I am an eternal skeptic. I’m afraid of doctors and meds and everything until they’ve proven to be good and no longer scary. But I ordered the audiobook and dove in. I’m on chapter six and I have to say that this book is amazing (despite some annoying gender things that I’d like to erase out) and I wish that I’d read it before we got hitched. Friends, we need to normalize couples’ therapy and couples’ help before diving into a life-long commitment. I blame Disney, honestly. We’ve been taught for so long that all we need to do is find our person and then the love will carry us through a magical life. But nothing could be more fucking stupid than that because we are not the same for our entire lives and nobody can fix you or show up for you if you don’t actually know what you need or how to ask for it.
“Find out what you need and then learn how to ask for it.”
This is a quote I live by and still somehow struggle with the concept. We, humans, evolve constantly. I know I do. I am vastly different now than I was in my twenties (holy shit, thank the universe!) and I’m already drastically changing every year of my thirties. Every time I read a new book or watch a new film or make a new friend or write something new or am hurt or fail or win, I change just a little bit. Every time. We all do. This means that I need slightly different tools for the slightly changed me and an effective way to bring my husband along for the ride, ideally by initially mapping the route and then arguing for two hours about how “that’s not actually the way” because marriage. Otherwise, we grow apart. And we become resentful. And I start saying their name the same way that I say “goddamnit.” I love my husband, like a lot. He’s funny and hot and simple (in a way that is a compliment). But love isn’t enough to secure a perfect life together, Disney, you lying liar, I’m looking at you. It’s not enough to make me the best parent I can be and it’s not enough to make me eternally happy with myself or my choices.
“Love arms us for battle but it sure as shit doesn’t conquer all.”

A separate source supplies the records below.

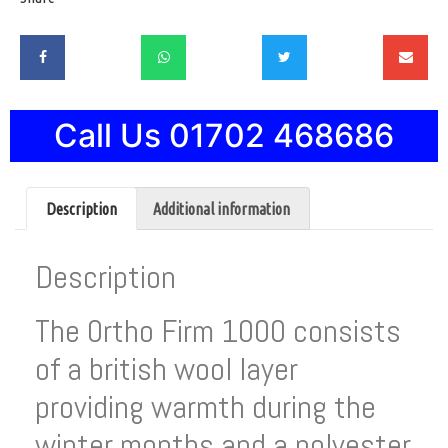
Call Us 01702 468686
Description
Additional information
Description
The 0rtho Firm 1000 consists
of a british wool layer
providing warmth during the
winter months and a polyester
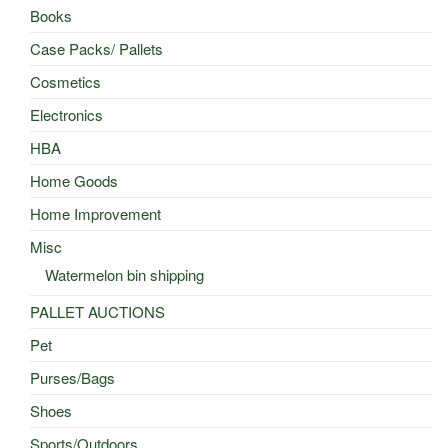
Books
Case Packs/ Pallets
Cosmetics
Electronics
HBA
Home Goods
Home Improvement
Misc
Watermelon bin shipping
PALLET AUCTIONS
Pet
Purses/Bags
Shoes
Sports/Outdoors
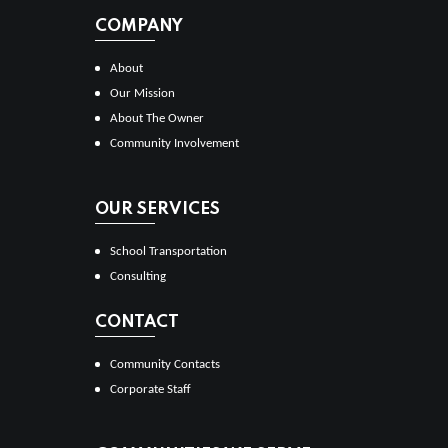
COMPANY
About
Our Mission
About The Owner
Community Involvement
OUR SERVICES
School Transportation
Consulting
CONTACT
Community Contacts
Corporate Staff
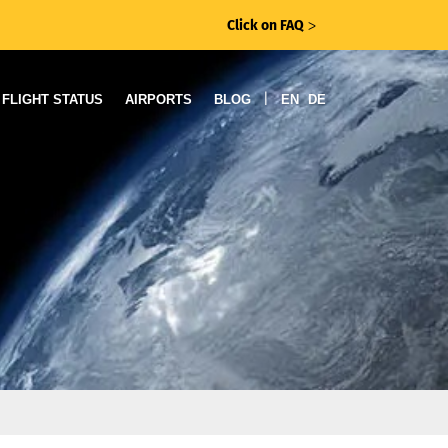
Click on FAQ
ᐳ
|
FLIGHT STATUS
AIRPORTS
BLOG
EN
DE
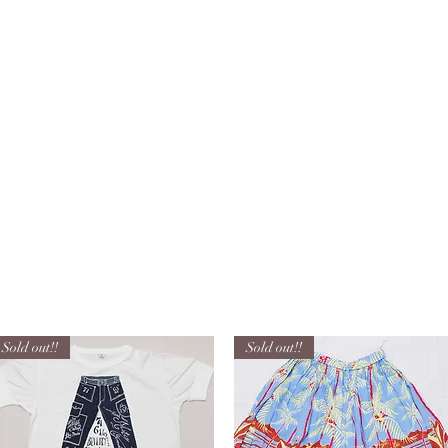
HOM
Sold out!!
Sold out!!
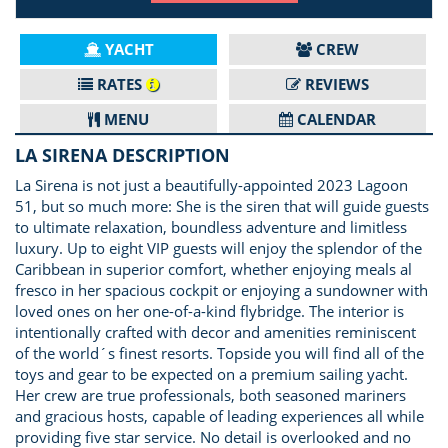
YACHT
CREW
RATES
REVIEWS
MENU
CALENDAR
LA SIRENA DESCRIPTION
La Sirena is not just a beautifully-appointed 2023 Lagoon
51, but so much more: She is the siren that will guide guests
to ultimate relaxation, boundless adventure and limitless
luxury. Up to eight VIP guests will enjoy the splendor of the
Caribbean in superior comfort, whether enjoying meals al
fresco in her spacious cockpit or enjoying a sundowner with
loved ones on her one-of-a-kind flybridge. The interior is
intentionally crafted with decor and amenities reminiscent
of the world´s finest resorts. Topside you will find all of the
toys and gear to be expected on a premium sailing yacht.
Her crew are true professionals, both seasoned mariners
and gracious hosts, capable of leading experiences all while
providing five star service. No detail is overlooked and no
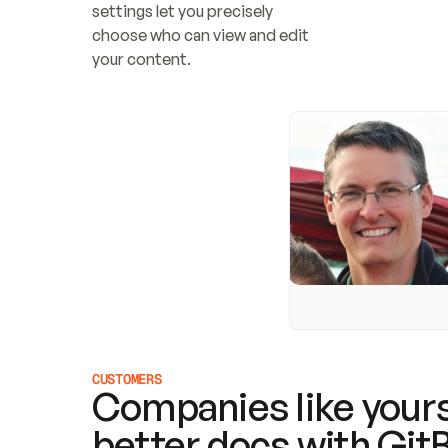
settings let you precisely 
choose who can view and edit 
your content.
CUSTOMERS
Companies like yours
better docs with Git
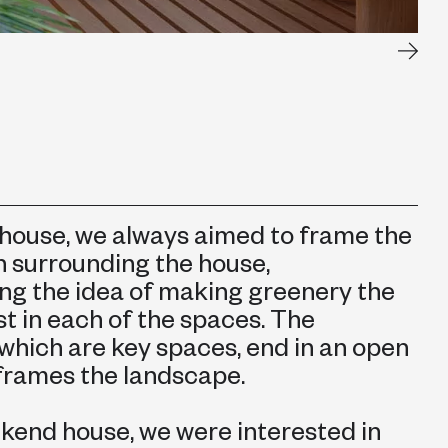
 house, we always aimed to frame the
n surrounding the house,
ng the idea of making greenery the
t in each of the spaces. The
 which are key spaces, end in an open
frames the landscape.
ekend house, we were interested in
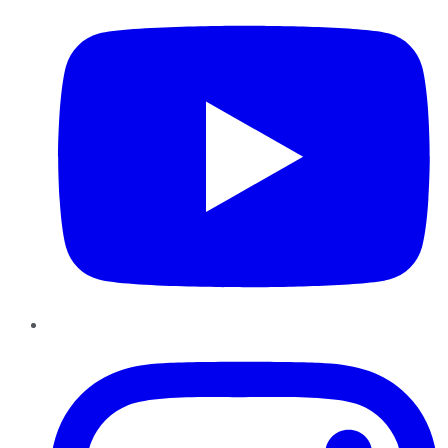
Instagram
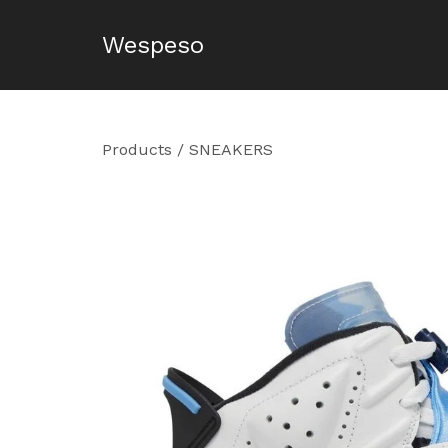
Wespeso
Products
/
SNEAKERS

A happy life takes work. Like so much work. And therapy. And John Gottman. And a workbook of seven thousand fucking questions. And all of the parenting articles (even if I opt for a balanced approach and pick and choose what to listen to or ignore). But hey, hard work never killed anyone, right? In fact, that’s part of what I”m doing here on this blog. I’m rediscovering myself as a writer, woman, mom, partner, person, a human who is very into dark and weird things and bad, bad humor. So I’m buckling down, figuring out what I want so I can find myself again (maybe in the bottom of a nice Chianti?) and be my happy self who is doing what she wants and going where she wants and we can go back to being happily married and I can be the best mom I can possibly be and the best ME I can be for, well, ME.